Aim of the exercise =>
Output all records verbatim.

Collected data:

_ _ _

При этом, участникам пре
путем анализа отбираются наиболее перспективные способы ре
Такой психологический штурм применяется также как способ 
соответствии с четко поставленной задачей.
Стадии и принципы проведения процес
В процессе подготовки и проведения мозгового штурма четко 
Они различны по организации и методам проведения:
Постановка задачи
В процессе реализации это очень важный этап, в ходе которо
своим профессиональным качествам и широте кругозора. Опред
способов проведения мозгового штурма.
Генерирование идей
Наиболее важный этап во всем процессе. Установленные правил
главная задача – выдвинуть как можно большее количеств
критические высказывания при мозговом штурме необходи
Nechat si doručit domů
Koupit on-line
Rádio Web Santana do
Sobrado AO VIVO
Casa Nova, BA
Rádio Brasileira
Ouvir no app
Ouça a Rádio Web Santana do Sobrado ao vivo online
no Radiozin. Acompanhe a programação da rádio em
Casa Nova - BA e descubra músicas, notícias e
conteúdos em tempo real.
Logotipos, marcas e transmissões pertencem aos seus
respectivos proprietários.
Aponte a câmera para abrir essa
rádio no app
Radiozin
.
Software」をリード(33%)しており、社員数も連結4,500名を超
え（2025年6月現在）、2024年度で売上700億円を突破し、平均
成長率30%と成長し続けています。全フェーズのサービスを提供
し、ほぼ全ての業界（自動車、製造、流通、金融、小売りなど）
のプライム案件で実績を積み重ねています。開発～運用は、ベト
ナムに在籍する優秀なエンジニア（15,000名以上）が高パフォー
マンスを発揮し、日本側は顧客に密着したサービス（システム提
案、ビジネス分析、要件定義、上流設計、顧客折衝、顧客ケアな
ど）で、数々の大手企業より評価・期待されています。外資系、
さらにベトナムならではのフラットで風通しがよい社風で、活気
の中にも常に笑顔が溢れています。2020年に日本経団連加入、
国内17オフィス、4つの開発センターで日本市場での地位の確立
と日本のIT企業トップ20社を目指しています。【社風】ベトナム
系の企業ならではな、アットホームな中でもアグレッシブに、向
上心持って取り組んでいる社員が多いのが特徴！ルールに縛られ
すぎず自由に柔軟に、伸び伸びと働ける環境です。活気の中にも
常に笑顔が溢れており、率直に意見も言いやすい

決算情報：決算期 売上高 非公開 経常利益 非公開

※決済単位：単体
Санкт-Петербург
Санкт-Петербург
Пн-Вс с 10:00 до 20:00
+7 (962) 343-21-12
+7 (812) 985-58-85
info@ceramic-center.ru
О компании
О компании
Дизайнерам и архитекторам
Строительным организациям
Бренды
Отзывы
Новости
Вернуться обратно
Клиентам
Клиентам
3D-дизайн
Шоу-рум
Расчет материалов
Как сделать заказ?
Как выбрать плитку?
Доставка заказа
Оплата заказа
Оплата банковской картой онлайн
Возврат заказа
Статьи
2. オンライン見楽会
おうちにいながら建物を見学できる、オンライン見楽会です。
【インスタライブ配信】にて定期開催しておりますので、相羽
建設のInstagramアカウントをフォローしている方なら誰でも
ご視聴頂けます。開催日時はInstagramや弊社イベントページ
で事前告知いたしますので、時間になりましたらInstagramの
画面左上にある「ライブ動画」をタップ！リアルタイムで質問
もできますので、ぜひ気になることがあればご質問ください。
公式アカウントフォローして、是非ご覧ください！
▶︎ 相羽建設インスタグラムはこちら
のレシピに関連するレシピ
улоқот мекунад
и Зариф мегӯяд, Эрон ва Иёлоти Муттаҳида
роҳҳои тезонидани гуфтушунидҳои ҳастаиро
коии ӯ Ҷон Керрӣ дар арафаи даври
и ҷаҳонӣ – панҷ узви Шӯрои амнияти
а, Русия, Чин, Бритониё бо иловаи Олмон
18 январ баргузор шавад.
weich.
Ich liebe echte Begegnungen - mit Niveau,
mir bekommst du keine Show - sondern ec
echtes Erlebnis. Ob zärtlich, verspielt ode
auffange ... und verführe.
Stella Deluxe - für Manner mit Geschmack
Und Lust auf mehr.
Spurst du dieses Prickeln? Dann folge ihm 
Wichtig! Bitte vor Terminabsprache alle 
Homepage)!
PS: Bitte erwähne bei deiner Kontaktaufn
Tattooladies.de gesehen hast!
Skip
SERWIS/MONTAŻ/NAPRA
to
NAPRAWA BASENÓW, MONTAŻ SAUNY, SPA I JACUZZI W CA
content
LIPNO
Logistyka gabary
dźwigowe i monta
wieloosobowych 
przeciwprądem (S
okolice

_ _ _

Task result =>
При этом, участникам пре
путем анализа отбираются наиболее перспективные способы ре
Такой психологический штурм применяется также как способ 
соответствии с четко поставленной задачей.
Стадии и принципы проведения процес
В процессе подготовки и проведения мозгового штурма четко 
Они различны по организации и методам проведения:
Постановка задачи
В процессе реализации это очень важный этап, в ходе которо
своим профессиональным качествам и широте кругозора. Опред
способов проведения мозгового штурма.
Генерирование идей
Наиболее важный этап во всем процессе. Установленные правил
главная задача – выдвинуть как можно большее количеств
критические высказывания при мозговом штурме необходи
Nechat si doručit domů
Koupit on-line
Rádio Web Santana do
Sobrado AO VIVO
Casa Nova, BA
Rádio Brasileira
Ouvir no app
Ouça a Rádio Web Santana do Sobrado ao vivo online
no Radiozin. Acompanhe a programação da rádio em
Casa Nova - BA e descubra músicas, notícias e
conteúdos em tempo real.
Logotipos, marcas e transmissões pertencem aos seus
respectivos proprietários.
Aponte a câmera para abrir essa
rádio no app
Radiozin
.
Software」をリード(33%)しており、社員数も連結4,500名を超
え（2025年6月現在）、2024年度で売上700億円を突破し、平均
成長率30%と成長し続けています。全フェーズのサービスを提供
し、ほぼ全ての業界（自動車、製造、流通、金融、小売りなど）
のプライム案件で実績を積み重ねています。開発～運用は、ベト
ナムに在籍する優秀なエンジニア（15,000名以上）が高パフォー
マンスを発揮し、日本側は顧客に密着したサービス（システム提
案、ビジネス分析、要件定義、上流設計、顧客折衝、顧客ケアな
ど）で、数々の大手企業より評価・期待されています。外資系、
さらにベトナムならではのフラットで風通しがよい社風で、活気
の中にも常に笑顔が溢れています。2020年に日本経団連加入、
国内17オフィス、4つの開発センターで日本市場での地位の確立
と日本のIT企業トップ20社を目指しています。【社風】ベトナム
系の企業ならではな、アットホームな中でもアグレッシブに、向
上心持って取り組んでいる社員が多いのが特徴！ルールに縛られ
すぎず自由に柔軟に、伸び伸びと働ける環境です。活気の中にも
常に笑顔が溢れており、率直に意見も言いやすい

決算情報：決算期 売上高 非公開 経常利益 非公開

※決済単位：単体
Санкт-Петербург
Санкт-Петербург
Пн-Вс с 10:00 до 20:00
+7 (962) 343-21-12
+7 (812) 985-58-85
info@ceramic-center.ru
О компании
О компании
Дизайнерам и архитекторам
Строительным организациям
Бренды
Отзывы
Новости
Вернуться обратно
Клиентам
Клиентам
3D-дизайн
Шоу-рум
Расчет материалов
Как сделать заказ?
Как выбрать плитку?
Доставка заказа
Оплата заказа
Оплата банковской картой онлайн
Возврат заказа
Статьи
2. オンライン見楽会
おうちにいながら建物を見学できる、オンライン見楽会です。
【インスタライブ配信】にて定期開催しておりますので、相羽
建設のInstagramアカウントをフォローしている方なら誰でも
ご視聴頂けます。開催日時はInstagramや弊社イベントページ
で事前告知いたしますので、時間になりましたらInstagramの
画面左上にある「ライブ動画」をタップ！リアルタイムで質問
もできますので、ぜひ気になることがあればご質問ください。
公式アカウントフォローして、是非ご覧ください！
▶︎ 相羽建設インスタグラムはこちら
のレシピに関連するレシピ
улоқот мекунад
и Зариф мегӯяд, Эрон ва Иёлоти Муттаҳида
роҳҳои тезонидани гуфтушунидҳои ҳастаиро
коии ӯ Ҷон Керрӣ дар арафаи даври
и ҷаҳонӣ – панҷ узви Шӯрои амнияти
а, Русия, Чин, Бритониё бо иловаи Олмон
18 январ баргузор шавад.
weich.
Ich liebe echte Begegnungen - mit Niveau,
mir bekommst du keine Show - sondern ec
echtes Erlebnis. Ob zärtlich, verspielt ode
auffange ... und verführe.
Stella Deluxe - für Manner mit Geschmack
Und Lust auf mehr.
Spurst du dieses Prickeln? Dann folge ihm 
Wichtig! Bitte vor Terminabsprache alle 
Homepage)!
PS: Bitte erwähne bei deiner Kontaktaufn
Tattooladies.de gesehen hast!
Skip
SERWIS/MONTAŻ/NAPRA
to
NAPRAWA BASENÓW, MONTAŻ SAUNY, SPA I JACUZZI W CA
content
LIPNO
Logistyka gabary
dźwigowe i monta
wieloosobowych 
przeciwprądem (S
okolice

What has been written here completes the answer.